====== Source data

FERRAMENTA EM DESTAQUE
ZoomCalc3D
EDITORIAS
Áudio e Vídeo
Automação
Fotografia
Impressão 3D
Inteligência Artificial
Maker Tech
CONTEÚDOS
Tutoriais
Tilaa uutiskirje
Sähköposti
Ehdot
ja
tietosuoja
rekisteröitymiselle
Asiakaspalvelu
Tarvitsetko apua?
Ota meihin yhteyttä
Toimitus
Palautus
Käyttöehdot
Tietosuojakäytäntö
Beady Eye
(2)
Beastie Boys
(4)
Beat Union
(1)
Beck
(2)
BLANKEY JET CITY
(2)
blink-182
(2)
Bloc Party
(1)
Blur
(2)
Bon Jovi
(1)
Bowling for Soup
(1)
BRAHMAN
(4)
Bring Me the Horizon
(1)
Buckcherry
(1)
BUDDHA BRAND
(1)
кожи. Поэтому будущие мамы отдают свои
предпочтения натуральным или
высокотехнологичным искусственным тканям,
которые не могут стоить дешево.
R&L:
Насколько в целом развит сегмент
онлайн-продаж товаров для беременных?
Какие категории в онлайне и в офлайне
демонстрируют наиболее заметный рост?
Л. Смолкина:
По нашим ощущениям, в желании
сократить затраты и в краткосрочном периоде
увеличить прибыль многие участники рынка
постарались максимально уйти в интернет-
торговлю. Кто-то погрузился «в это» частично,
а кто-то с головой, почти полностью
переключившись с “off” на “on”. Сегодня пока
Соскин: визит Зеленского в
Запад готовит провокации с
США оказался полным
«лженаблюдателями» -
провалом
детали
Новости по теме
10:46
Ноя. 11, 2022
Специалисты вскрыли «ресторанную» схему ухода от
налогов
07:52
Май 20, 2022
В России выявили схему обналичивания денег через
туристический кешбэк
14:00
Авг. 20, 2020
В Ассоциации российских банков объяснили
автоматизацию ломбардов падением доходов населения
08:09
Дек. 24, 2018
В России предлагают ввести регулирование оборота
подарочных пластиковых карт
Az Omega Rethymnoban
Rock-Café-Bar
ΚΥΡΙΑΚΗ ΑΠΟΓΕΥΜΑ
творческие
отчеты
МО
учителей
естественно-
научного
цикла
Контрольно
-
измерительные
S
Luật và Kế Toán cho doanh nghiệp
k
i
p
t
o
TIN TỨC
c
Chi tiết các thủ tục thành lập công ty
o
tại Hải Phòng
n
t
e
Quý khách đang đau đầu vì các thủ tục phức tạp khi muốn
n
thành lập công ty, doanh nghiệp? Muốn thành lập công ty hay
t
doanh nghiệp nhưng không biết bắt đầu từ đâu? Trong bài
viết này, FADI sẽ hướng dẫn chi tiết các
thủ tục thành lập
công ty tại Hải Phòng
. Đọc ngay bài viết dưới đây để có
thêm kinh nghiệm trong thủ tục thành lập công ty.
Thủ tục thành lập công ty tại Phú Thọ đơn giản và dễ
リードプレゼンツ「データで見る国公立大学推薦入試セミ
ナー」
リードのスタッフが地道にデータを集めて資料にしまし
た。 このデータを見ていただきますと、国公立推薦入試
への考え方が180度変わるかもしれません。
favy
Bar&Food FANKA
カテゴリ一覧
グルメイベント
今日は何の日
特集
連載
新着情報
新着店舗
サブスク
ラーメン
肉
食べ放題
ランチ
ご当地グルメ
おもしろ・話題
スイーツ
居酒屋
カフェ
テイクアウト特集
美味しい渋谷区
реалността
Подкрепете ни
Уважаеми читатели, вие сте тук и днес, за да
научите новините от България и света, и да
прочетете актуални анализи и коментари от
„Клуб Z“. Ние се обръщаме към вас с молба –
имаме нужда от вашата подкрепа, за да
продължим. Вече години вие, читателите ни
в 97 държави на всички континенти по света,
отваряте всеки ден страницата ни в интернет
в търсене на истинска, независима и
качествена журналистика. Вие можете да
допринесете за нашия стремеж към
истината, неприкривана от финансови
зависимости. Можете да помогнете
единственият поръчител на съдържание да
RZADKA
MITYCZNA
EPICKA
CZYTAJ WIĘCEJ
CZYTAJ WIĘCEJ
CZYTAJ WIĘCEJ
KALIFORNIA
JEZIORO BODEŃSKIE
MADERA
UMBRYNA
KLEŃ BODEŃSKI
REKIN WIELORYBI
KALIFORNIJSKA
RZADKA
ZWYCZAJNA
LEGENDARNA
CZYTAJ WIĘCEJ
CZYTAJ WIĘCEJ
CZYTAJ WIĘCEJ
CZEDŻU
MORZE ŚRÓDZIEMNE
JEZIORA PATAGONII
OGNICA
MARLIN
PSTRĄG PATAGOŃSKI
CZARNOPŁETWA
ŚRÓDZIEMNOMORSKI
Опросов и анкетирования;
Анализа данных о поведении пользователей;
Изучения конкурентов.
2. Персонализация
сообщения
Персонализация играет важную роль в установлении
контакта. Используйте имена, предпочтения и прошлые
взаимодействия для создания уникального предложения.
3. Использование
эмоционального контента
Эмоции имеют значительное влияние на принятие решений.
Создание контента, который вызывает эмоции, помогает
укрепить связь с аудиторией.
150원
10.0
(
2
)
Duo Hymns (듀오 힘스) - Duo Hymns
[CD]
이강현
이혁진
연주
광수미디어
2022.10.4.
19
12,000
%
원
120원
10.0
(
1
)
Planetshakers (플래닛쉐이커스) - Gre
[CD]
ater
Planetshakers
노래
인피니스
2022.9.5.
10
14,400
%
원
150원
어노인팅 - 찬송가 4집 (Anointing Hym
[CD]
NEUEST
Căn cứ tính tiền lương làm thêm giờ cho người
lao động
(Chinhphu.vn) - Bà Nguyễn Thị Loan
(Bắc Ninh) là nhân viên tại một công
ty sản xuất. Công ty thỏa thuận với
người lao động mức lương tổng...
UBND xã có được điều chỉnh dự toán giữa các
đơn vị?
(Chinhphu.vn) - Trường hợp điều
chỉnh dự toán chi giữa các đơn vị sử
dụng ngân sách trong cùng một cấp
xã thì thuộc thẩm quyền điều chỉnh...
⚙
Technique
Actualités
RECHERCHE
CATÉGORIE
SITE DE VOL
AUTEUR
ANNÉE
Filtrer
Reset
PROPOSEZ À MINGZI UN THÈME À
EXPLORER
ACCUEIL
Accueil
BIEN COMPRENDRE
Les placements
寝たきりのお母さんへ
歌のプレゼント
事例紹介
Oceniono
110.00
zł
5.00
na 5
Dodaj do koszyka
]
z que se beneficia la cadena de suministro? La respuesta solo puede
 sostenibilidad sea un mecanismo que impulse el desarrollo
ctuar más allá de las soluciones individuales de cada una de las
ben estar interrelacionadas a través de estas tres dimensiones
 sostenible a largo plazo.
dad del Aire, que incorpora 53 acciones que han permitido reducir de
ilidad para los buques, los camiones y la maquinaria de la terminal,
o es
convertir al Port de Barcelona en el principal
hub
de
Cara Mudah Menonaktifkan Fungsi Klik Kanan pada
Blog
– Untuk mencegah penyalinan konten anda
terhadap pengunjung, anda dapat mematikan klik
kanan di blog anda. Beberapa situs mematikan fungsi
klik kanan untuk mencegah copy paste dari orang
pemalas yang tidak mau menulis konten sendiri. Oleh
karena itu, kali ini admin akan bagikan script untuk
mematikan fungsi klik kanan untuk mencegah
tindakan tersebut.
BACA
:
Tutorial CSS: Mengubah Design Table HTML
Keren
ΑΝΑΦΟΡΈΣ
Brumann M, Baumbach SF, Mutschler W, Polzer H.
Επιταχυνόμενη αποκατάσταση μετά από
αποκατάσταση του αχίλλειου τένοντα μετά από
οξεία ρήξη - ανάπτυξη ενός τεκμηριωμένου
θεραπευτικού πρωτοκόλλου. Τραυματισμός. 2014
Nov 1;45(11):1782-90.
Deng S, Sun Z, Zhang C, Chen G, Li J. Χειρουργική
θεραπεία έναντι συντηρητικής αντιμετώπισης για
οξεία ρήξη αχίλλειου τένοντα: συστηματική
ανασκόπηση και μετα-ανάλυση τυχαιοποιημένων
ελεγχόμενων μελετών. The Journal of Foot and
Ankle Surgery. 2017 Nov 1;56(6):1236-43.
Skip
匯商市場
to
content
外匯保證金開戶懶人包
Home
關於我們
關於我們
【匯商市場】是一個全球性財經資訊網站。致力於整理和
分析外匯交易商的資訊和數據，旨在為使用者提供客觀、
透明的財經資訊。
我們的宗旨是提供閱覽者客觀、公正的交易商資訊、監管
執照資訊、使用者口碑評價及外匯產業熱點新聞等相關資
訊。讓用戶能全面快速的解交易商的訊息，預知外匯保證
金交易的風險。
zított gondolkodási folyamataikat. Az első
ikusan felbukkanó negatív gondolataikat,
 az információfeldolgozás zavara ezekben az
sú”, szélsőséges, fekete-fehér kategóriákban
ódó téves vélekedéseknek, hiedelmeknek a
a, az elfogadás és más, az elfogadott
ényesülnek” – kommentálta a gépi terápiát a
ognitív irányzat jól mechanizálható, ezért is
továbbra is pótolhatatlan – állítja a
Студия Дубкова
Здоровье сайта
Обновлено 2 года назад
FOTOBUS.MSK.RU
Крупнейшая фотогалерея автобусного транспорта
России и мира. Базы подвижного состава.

============

__Brief__
Output the lines above between the one holding "Ноя. 11, 2022" and the one holding "Rock-Café-Bar", inclusive, with nothing before or after them.

__Answer for this exercise__
Ноя. 11, 2022
Специалисты вскрыли «ресторанную» схему ухода от
налогов
07:52
Май 20, 2022
В России выявили схему обналичивания денег через
туристический кешбэк
14:00
Авг. 20, 2020
В Ассоциации российских банков объяснили
автоматизацию ломбардов падением доходов населения
08:09
Дек. 24, 2018
В России предлагают ввести регулирование оборота
подарочных пластиковых карт
Az Omega Rethymnoban
Rock-Café-Bar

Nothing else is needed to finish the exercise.